* _Aim of the task_:
List each line of the data that holds the string "calls", please.

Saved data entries
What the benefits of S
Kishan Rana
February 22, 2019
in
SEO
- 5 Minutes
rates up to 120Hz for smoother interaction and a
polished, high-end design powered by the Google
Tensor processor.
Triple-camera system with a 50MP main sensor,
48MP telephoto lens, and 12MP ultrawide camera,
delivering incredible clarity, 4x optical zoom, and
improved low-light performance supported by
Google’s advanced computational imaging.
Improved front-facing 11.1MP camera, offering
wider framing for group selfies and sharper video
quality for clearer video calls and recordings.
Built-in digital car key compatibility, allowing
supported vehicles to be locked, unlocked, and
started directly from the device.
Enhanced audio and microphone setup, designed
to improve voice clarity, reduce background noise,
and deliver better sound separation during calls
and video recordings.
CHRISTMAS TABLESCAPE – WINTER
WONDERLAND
---
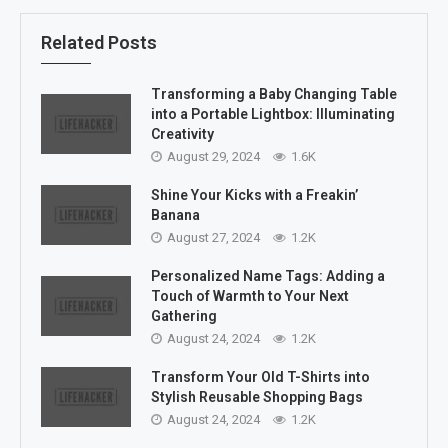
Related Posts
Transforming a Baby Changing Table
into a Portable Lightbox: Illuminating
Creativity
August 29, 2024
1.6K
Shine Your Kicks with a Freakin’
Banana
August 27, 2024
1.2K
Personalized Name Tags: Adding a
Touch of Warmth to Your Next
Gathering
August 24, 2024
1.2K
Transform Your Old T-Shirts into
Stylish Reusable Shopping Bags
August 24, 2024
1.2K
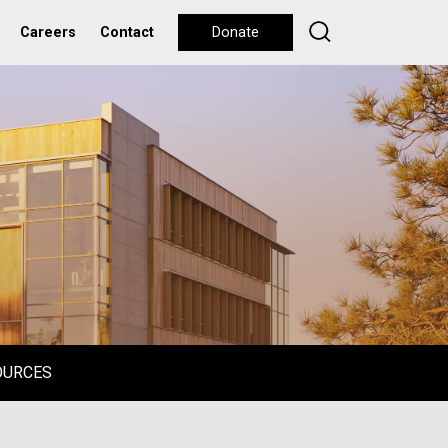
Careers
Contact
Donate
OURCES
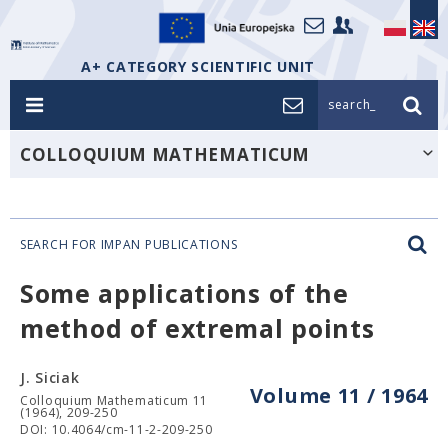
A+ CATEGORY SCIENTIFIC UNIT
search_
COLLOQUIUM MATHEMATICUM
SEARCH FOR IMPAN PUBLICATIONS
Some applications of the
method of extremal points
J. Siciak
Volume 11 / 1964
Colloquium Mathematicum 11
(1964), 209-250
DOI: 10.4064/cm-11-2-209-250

* _Result for this task_:
quality for clearer video calls and recordings.
and deliver better sound separation during calls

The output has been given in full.